I suspect most of my readers can just about remember light speed, the 100 foot barn, and the 110 foot log from learning about relativity. The barn had doors at each end, and one set would close the instant the other doors opened. The challenge was to transport the log through the barn. The answer had to do with light speed and collapsing space, so that as one got close enough to light speed, the log shortened, and it could fit through the barn. It was a simple enough calculation as to how fast one could go to make the log shrink how much. When each of us had completed the math, the professor sprang the surprise on us: "OK, what is happening from the perspective of a cockroach on the log?"
I haven’t been writing much recently, because I have been writing all of the time. The national smart grid roadmap is a project being completed in double time. The EPRI team is diverse and whip smart. The workshop participants are opinionated and have hundreds of millions on the line. I would be surprised of the process was not contentious.
The real problem, though, is no one thinks of the cockroach. Each player on the multi-disciplinary team sees the problem set up the way that they want things to work. Power grid engineers see homes and offices as just one more set of slow devices to turn on and off. Homes and offices see the grid as a secretive and not very reliable partner they have to work with. Green and sustainable energy folks seem to see the laws of thermodynamics as as much a social construct as are the tariffs and business procedures of the grid. Utilities executives see distributed generation as an inefficient way for middle class hobbyists to get their obsessions paid for by those less well off.
The cockroach was moving every bit as fast as the log he was sitting on. While an observer saw space, and the length of the log, contracting, the cockroach was sitting on the log and saw it remaining at 110 feet. The cockroach actually saw the barn getting shorter still, and not likely to let the log pass. However, the cockroach also saw was time dilation instead of space dilation. To the cockroach, the two doors no longer open and close simultaneously, giving the log just enough time to slip through.
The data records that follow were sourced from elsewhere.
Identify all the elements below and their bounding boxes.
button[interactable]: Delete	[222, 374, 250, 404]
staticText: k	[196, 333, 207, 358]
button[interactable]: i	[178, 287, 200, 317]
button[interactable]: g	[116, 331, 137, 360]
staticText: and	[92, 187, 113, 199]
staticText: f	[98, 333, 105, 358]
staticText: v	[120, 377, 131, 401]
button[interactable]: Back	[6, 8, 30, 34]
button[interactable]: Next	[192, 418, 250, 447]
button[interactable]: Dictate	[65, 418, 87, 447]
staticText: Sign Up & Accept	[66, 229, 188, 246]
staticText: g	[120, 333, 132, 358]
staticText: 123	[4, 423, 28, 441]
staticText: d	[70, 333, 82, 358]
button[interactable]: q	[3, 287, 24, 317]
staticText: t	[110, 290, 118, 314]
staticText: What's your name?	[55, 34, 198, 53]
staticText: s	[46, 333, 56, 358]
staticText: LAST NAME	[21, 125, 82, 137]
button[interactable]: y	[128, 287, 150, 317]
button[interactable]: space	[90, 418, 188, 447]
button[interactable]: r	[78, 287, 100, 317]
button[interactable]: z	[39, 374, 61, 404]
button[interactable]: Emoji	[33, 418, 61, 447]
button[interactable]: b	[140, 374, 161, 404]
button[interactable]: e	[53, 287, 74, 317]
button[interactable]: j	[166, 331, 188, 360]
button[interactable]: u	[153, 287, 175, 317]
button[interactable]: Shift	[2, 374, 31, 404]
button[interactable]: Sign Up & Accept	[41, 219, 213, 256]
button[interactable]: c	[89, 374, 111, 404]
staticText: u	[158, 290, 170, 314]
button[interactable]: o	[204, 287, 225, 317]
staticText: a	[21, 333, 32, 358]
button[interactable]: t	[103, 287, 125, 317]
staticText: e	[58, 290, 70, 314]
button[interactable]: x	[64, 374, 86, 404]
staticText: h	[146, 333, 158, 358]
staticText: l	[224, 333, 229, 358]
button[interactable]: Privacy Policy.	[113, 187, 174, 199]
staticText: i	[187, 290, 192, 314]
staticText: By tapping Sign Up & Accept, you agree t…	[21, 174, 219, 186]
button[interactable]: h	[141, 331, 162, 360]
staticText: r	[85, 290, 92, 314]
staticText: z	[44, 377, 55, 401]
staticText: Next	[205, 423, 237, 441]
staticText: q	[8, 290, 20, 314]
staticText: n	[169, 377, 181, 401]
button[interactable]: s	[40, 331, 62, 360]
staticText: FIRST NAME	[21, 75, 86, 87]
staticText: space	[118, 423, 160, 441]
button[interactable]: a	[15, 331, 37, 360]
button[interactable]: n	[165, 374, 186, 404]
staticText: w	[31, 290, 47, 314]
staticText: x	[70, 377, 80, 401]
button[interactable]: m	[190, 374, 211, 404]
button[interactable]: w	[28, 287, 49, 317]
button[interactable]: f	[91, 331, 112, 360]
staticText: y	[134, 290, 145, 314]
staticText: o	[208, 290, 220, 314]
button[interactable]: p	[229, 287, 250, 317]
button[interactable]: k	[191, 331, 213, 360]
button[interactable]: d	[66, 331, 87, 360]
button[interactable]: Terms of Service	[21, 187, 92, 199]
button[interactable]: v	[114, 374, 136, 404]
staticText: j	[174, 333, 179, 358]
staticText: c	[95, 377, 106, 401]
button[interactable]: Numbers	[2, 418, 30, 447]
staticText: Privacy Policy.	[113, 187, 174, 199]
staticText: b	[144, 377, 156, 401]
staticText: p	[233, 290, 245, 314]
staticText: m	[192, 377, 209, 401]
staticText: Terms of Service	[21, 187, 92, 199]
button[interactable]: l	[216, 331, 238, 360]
And that is the problem with the smart grid. The grid operators do not see the problems of the buildings. The building owners do not see the problems of the grid, because they are hidden by the rules and market design. Venture capitalists do not see a path to profitability in funding projects with years of indecision by the utilities built into the sale cycle. “If only those others would learn about how hard my problems are…” None of them will embrace the perspective of the others; they happen to have other jobs.
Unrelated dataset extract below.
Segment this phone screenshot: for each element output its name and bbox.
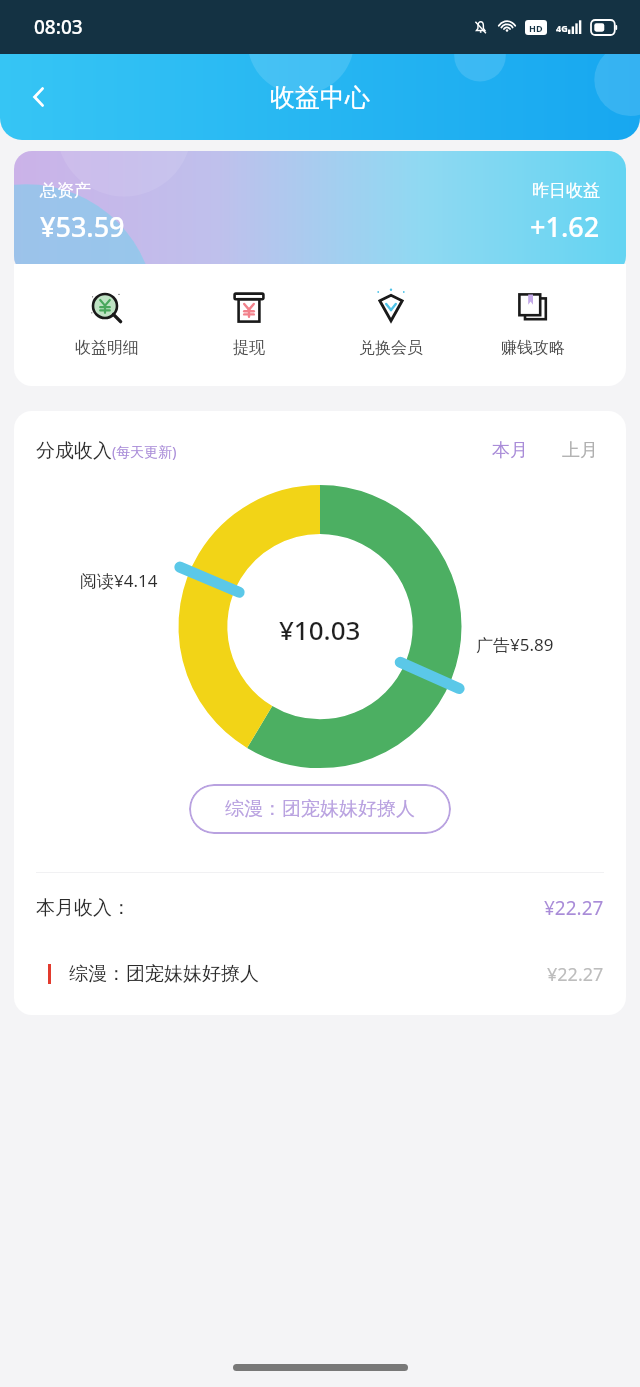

Today, I have been wrestling with “Architecturally Significant Interfaces”. Grid architects tend to see the world as late 60’s open plan houses, with no proper rooms to divide the houses activities. Open up the kitchen to the dining room and living room. (I wonder how much great rooms are responsible for the tendency to eat take-out in front of the TV.) Open up the master bedroom to the great room as a loft; it is open and honest, and who cares if it scares the kids. Heck, pry the doors of the bathrooms, so everybody can interact, no matter what they are doing.
A good architecture divides the house into rooms, and thereby defines how people live there. It does not determine the furniture or the wall paint. The conceptual model of the smart grid (read it yourself, chapter 3) describes the functions of the grid and the buildings and people who participate in it. The Architecturally Significant Interfaces could define how information is handed between them; if selected correctly they will free up those in reach room to innovate, without concern for those in other rooms. If we end up with an open floor plan, we will have a mess, wherein in the name of openness we will need a family meeting to before we can decide to change anything.
Relativity—it relies on acknowledging different perspectives. Without acknowledging a few architecturally significant interfaces, the smart grid will assume a perspective held by no one. And that will be a prescription for failure.